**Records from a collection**

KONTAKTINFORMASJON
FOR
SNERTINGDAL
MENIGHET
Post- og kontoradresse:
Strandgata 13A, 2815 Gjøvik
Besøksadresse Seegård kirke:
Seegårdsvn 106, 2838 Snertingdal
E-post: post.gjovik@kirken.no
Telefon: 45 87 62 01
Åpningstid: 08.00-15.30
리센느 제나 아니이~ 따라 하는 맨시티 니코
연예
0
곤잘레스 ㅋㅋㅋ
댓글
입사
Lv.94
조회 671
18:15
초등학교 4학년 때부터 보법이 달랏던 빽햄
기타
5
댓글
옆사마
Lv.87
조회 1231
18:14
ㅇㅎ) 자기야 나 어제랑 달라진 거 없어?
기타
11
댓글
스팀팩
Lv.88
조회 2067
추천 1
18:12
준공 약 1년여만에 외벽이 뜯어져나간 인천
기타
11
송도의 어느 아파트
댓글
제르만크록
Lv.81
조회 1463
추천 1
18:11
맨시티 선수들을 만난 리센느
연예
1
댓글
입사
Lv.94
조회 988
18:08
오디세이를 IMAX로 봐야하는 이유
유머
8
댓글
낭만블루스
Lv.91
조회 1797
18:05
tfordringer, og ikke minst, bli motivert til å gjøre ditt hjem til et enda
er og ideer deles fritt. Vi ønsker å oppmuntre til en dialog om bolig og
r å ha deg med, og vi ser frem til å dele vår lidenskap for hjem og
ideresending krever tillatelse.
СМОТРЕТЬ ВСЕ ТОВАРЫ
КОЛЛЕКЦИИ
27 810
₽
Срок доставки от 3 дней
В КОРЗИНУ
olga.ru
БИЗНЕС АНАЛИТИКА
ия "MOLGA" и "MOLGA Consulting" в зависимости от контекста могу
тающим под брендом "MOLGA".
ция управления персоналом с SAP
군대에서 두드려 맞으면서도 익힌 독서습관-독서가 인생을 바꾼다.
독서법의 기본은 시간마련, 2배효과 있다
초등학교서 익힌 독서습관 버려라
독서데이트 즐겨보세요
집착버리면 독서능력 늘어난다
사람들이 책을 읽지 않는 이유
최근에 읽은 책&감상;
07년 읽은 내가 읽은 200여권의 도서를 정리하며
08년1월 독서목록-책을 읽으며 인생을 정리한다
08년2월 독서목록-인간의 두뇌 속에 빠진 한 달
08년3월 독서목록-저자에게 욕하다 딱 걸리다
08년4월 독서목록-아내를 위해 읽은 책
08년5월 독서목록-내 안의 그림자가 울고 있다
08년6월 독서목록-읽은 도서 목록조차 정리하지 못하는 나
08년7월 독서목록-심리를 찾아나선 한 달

**YOUR ASSIGNMENT**
Return all the data exactly as given.

**SOLUTION TO THE EXERCISE**
KONTAKTINFORMASJON
FOR
SNERTINGDAL
MENIGHET
Post- og kontoradresse:
Strandgata 13A, 2815 Gjøvik
Besøksadresse Seegård kirke:
Seegårdsvn 106, 2838 Snertingdal
E-post: post.gjovik@kirken.no
Telefon: 45 87 62 01
Åpningstid: 08.00-15.30
리센느 제나 아니이~ 따라 하는 맨시티 니코
연예
0
곤잘레스 ㅋㅋㅋ
댓글
입사
Lv.94
조회 671
18:15
초등학교 4학년 때부터 보법이 달랏던 빽햄
기타
5
댓글
옆사마
Lv.87
조회 1231
18:14
ㅇㅎ) 자기야 나 어제랑 달라진 거 없어?
기타
11
댓글
스팀팩
Lv.88
조회 2067
추천 1
18:12
준공 약 1년여만에 외벽이 뜯어져나간 인천
기타
11
송도의 어느 아파트
댓글
제르만크록
Lv.81
조회 1463
추천 1
18:11
맨시티 선수들을 만난 리센느
연예
1
댓글
입사
Lv.94
조회 988
18:08
오디세이를 IMAX로 봐야하는 이유
유머
8
댓글
낭만블루스
Lv.91
조회 1797
18:05
tfordringer, og ikke minst, bli motivert til å gjøre ditt hjem til et enda
er og ideer deles fritt. Vi ønsker å oppmuntre til en dialog om bolig og
r å ha deg med, og vi ser frem til å dele vår lidenskap for hjem og
ideresending krever tillatelse.
СМОТРЕТЬ ВСЕ ТОВАРЫ
КОЛЛЕКЦИИ
27 810
₽
Срок доставки от 3 дней
В КОРЗИНУ
olga.ru
БИЗНЕС АНАЛИТИКА
ия "MOLGA" и "MOLGA Consulting" в зависимости от контекста могу
тающим под брендом "MOLGA".
ция управления персоналом с SAP
군대에서 두드려 맞으면서도 익힌 독서습관-독서가 인생을 바꾼다.
독서법의 기본은 시간마련, 2배효과 있다
초등학교서 익힌 독서습관 버려라
독서데이트 즐겨보세요
집착버리면 독서능력 늘어난다
사람들이 책을 읽지 않는 이유
최근에 읽은 책&감상;
07년 읽은 내가 읽은 200여권의 도서를 정리하며
08년1월 독서목록-책을 읽으며 인생을 정리한다
08년2월 독서목록-인간의 두뇌 속에 빠진 한 달
08년3월 독서목록-저자에게 욕하다 딱 걸리다
08년4월 독서목록-아내를 위해 읽은 책
08년5월 독서목록-내 안의 그림자가 울고 있다
08년6월 독서목록-읽은 도서 목록조차 정리하지 못하는 나
08년7월 독서목록-심리를 찾아나선 한 달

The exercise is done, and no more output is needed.